In considering the composition of an early PSII antenna system, CP29 is clearly an important component as orthologs to this LHC are present in all classes of green algae examined here, and are also present in the species with secondary plastids (Figs. 2 and and4).4). Although we did not find a Micromonas sp. CP29 homolog it has recently been identified in another member of the Mamiellales, O. tauri (Six et al., 2005), and is also present in M. viride, suggesting that it is likely present but that we simply did not identify it after examining 4,214 ESTs. Since the Mamiellales and M. viride are some of the earliest diverging green algal lineages (Lewis and McCourt, 2004), CP29 must have originated prior to their emergence. Of particular significance is the presence of CP29 in B. natans and E. gracilis, which lack specific orthologs to other algal LHC antenna proteins, with the possible exception of LI818 in B. natans. The other minor PSII antenna CP26 is present in all the green algae with primary plastids. Though we found no evidence for this complex in E. gracilis or B. natans, this could be due to the depth of library sequencing. Alternatively for E. gracilis, the deeply branching LHCII sequences could be CP26 like but just not resolved in this analysis. We did not detect any orthologs to CP24 (Lhcb6) in any of the green algae examined, nor was it detected in C. reinhardtii (Elrad and Grossman, 2004) or O. tauri (Six et al., 2005), suggesting this minor antenna is a recent invention restricted to land plants.

The minor antennae (CP29 and 26) are clearly ancestral and their presence in most Chl a/b-containing organisms suggests they have important roles in the structure and/or function of the light-harvesting antenna system. These minor antennae bind higher amounts of carotenoid than LHCII and act as the interface between LHCII trimers and PSII and it has also been proposed that they are the sites of nonphotochemical quenching (NPQ; Bassi et al., 1993; Dall'Osto et al., 2005). There is not a general agreement for this role, however, as CP29 and CP26 antisense Arabidopsis plants did not show the predicted changes in NPQ (Andersson et al., 2001). In E. gracilis at least, there is no evidence for NPQ as it lacks the xanthophyll cycle (Doege et al., 2000), despite having a clear CP29 homolog. Thus, in an evolutionary sense, CP29 (Lhcb4) presence is not correlated with a functional capability for NPQ.

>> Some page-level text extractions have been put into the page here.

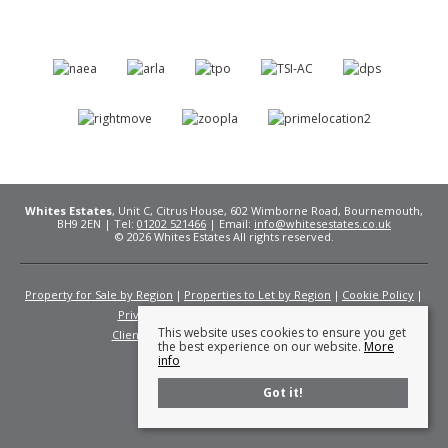
Whites Estates
, Unit C, Citrus House, 602 Wimborne Road, Bournemouth,
BH9 2EN | Tel:
01202 521466
| Email:
info@whitesestates.co.uk
© 2026 Whites Estates All rights reserved.
Property for Sale by Region
Properties to Let by Region
Cookie Policy
Privacy Policy
Complaints Procedure
This website uses cookies to ensure you get
Client Money Protection Certificate
Fees
the best experience on our website.
More
info
Got it!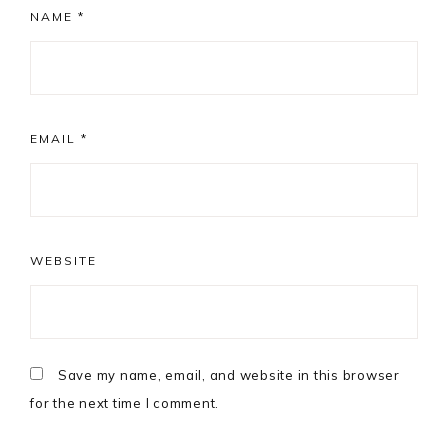
NAME
*
EMAIL
*
WEBSITE
Save my name, email, and website in this browser
for the next time I comment.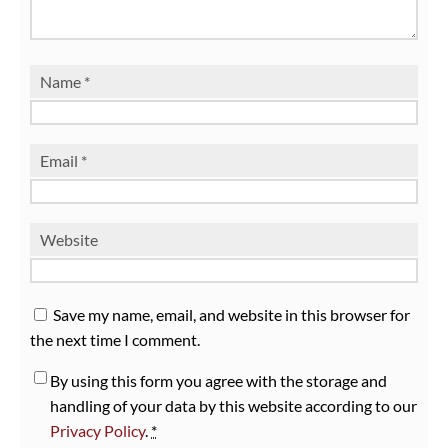
Name
*
Email
*
Website
Save my name, email, and website in this browser for
the next time I comment.
By using this form you agree with the storage and
handling of your data by this website according to our
Privacy Policy
.
*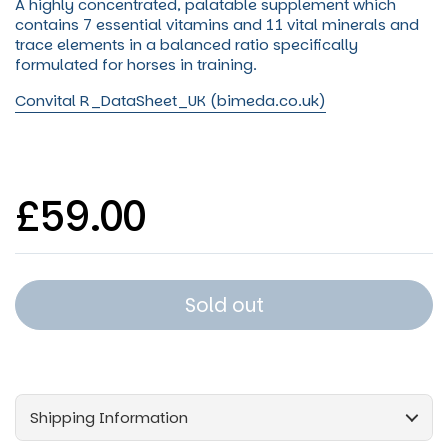
A highly concentrated, palatable supplement which
contains 7 essential vitamins and 11 vital minerals and
trace elements in a balanced ratio specifically
formulated for horses in tr
aining.
Convital R_DataSheet_UK (bimeda.co.uk)
Regular price
£59.00
Sold out
Shipping Information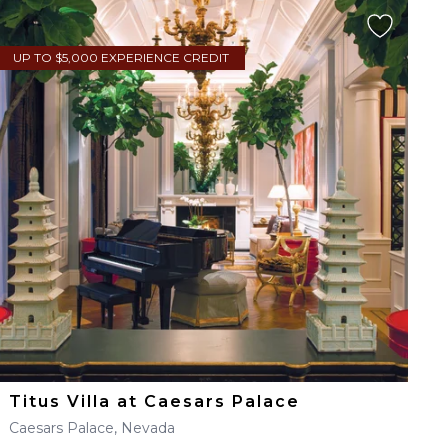
UP TO $5,000 EXPERIENCE CREDIT
Titus Villa at Caesars Palace
Caesars Palace, Nevada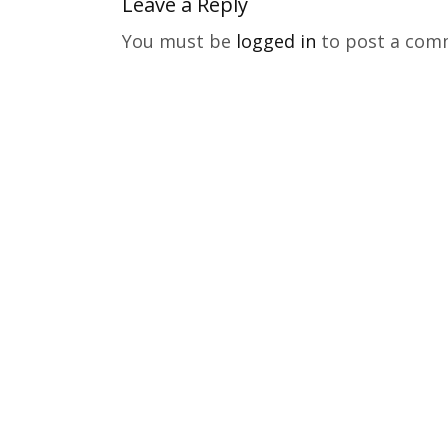
Leave a Reply
You must be
logged in
to post a com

An important role for CP29 in the early antenna system may have been energy redistribution between the reaction centers. In land plants and green algae, overexcitation of PSII induces LHCII phosphorylation and an association of the LHCII antenna with PSI in an attempt to balance electron flow; a process called state transitions (Haldrup et al., 2001). Recent biochemical characterization of PSI complexes locked in state 2 indicated that CP29 was among the PSII antennae that migrated to PSI (Takahashi et al., 2006). Modeling studies by Kargul et al. (2003) also proposed that CP29 was in close contact with the PsaH subunit of PSI and possibly coupled LHCII with PSI during state transitions. If CP29 has a significant role in this process then this suggests that state transitions likely developed before green algal diversification as a photoacclimation mechanism. It must be noted, however, that the presence of orthologous Lhcb4 (CP29) sequences does not necessarily indicate that the encoded protein retains the same role and functions as in C. reinhardtii and Arabidopsis and that this would have to be tested experimentally. The presence and absence of specific orthologs is also complicated by the apparent flexibility and potential redundant functionality. In Arabidopsis, knockdowns of the major trimeric LHCII resulted in CP26 forming trimers to compensate (Ruban et al., 2003), thus emphasizing such flexibility in antennae organization.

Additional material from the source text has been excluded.